Di awal Gaza mengudara, banyak sekali buku-buku idealis bertema Tarbiyah. Tercatat buku paling laris ialah Tarbiyah itu (Soal) Ahdaf. Lalu disusul tema-tema lain yang berkaitan dengan tarbiyah (t kecil). Jika saya menuliskan T besar itu maksudnya adalah organisasi (gerakan), sementara jika t kecil itu maksudnya dalam arti “pendidikan”. Pendidikan di sini bisa bermakna luas.
Namun pada faktanya, tema Tarbiyah jika ditulis oleh orang Tarbiyah sendiri riskan untuk diterbitkan jika tidak ada “bekingan” orang dalam. Pasalnya Gaza sendiri mengalami dua kali pelarangan buku. Soal kerugian? Jangan ditanya. Jadi setidaknya kalian saat ini memang harus percaya bahwa sebaik apapun kemampuan tak akan ada apa-apanya tanpa orang dalam. Kalian tidak usah tertawa.
Nah, mengapa penerbit Islam di Solo dan Jakarta (saya tak perlu menyebut namanya) yang berafiliasi ke Tarbiyah bisa dengan bebas menerbitkan tulisan-tulisan bertema tersebut? Bisa jadi, kemungkinan besar karena orang dalam tadi. Saya sedang tidak menuduh atau berprasangka, juga sedang tidak menggerutu. Kita bicara fakta lapangan saja. Saya pribadi juga tak ada masalah dengan mereka. Faktanya saya masih menikmati buku-buku terbitannya.

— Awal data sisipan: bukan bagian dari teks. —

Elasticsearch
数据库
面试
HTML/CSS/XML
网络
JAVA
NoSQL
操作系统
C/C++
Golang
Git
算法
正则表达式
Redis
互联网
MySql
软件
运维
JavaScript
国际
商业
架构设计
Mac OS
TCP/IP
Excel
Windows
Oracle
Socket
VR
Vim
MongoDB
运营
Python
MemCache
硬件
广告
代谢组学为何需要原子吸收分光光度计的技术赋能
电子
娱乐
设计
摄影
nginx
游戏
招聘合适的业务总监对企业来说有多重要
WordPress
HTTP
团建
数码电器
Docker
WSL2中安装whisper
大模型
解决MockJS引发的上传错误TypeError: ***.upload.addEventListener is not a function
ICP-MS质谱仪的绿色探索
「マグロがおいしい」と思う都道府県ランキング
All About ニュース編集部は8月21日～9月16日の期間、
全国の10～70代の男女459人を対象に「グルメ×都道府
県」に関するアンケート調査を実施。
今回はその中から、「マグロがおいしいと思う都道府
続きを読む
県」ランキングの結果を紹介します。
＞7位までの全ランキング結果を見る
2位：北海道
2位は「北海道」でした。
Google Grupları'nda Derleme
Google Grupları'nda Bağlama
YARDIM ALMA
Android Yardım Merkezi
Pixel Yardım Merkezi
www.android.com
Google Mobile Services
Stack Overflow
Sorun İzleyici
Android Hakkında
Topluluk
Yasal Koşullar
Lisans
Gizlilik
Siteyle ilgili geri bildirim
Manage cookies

Jadi, niat baik terkadang memang tidak mendapatkan tempatnya. Mungkin itu kesimpulan yang pas bagi penerbit Gaza. Maka kemungkinan besar ke depan―sejak pelarangan buku yang kedua―Gaza akan menghentikan buku-buku bertema Tarbiyah (T besar). Bukan karena tidak mendukung, tetapi karena pengalaman yang mengajarkan soal keriskanan seperti yang telah saya paparkan di atas.
Kalau tarbiyah (t kecil)? Beda kalau ini. Kami akan tetap dan terus menerbitkannya. Ini bagian dari idealisme kami.
Sampai sini kalau kalian memiliki rencana membuat penerbitan yang berafiliasi atau setidak-tidaknya berkeinginan menerbitkan tema Tarbiyah, untuk saat ini saya sarankan tidak usah. Simpan dulu niat baik itu. Lebih baik ajari anak-anak muda Muslim untuk menulis, menuangkan gagasan-gagasannya, dan menerbitkannya. Saya kira, hal itu lebih bermanfaat.